What this task involves: Set down exactly the lines of the listing below that begin at the one containing "ಹೊರಟ್ಟಿ ಬಲವಂತ ರಾಜೀನಾಮೆ: ಸಿಎಂ" and end at the last line, both included.

Data shown:
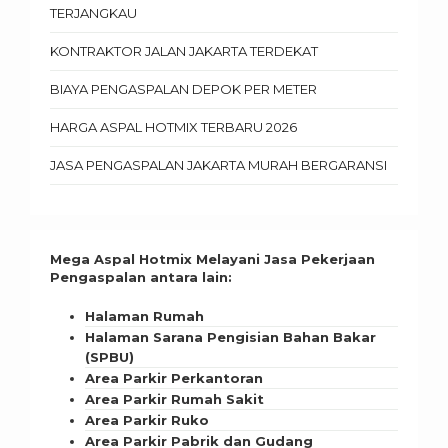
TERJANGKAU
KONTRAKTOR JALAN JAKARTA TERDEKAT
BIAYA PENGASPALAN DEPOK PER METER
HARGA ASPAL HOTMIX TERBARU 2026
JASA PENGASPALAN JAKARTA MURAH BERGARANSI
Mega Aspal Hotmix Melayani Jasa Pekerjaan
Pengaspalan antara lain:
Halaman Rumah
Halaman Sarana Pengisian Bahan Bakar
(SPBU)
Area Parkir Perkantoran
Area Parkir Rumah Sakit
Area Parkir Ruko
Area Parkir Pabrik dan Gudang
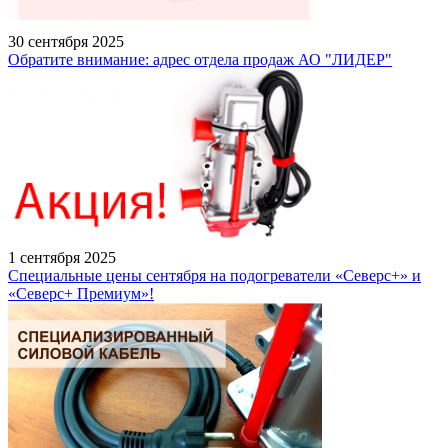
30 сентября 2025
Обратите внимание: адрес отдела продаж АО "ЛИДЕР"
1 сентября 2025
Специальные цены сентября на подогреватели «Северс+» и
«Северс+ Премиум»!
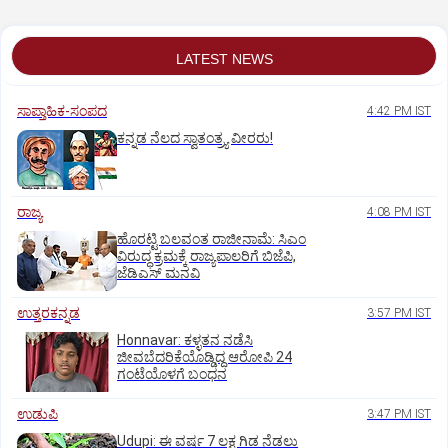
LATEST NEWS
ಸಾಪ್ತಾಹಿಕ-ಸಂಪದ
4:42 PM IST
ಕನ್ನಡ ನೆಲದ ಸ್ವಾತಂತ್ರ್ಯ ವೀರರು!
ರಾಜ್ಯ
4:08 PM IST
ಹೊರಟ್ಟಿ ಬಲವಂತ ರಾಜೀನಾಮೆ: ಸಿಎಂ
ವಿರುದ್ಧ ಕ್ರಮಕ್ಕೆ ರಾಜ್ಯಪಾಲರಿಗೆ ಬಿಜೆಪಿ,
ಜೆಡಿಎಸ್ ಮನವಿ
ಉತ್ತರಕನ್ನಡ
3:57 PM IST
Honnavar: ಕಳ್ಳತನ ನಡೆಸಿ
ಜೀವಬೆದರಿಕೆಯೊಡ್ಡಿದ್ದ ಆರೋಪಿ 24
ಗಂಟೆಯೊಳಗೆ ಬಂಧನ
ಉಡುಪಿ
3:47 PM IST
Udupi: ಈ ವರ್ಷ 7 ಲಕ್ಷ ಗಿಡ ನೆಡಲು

Task output:
ಹೊರಟ್ಟಿ ಬಲವಂತ ರಾಜೀನಾಮೆ: ಸಿಎಂ
ವಿರುದ್ಧ ಕ್ರಮಕ್ಕೆ ರಾಜ್ಯಪಾಲರಿಗೆ ಬಿಜೆಪಿ,
ಜೆಡಿಎಸ್ ಮನವಿ
ಉತ್ತರಕನ್ನಡ
3:57 PM IST
Honnavar: ಕಳ್ಳತನ ನಡೆಸಿ
ಜೀವಬೆದರಿಕೆಯೊಡ್ಡಿದ್ದ ಆರೋಪಿ 24
ಗಂಟೆಯೊಳಗೆ ಬಂಧನ
ಉಡುಪಿ
3:47 PM IST
Udupi: ಈ ವರ್ಷ 7 ಲಕ್ಷ ಗಿಡ ನೆಡಲು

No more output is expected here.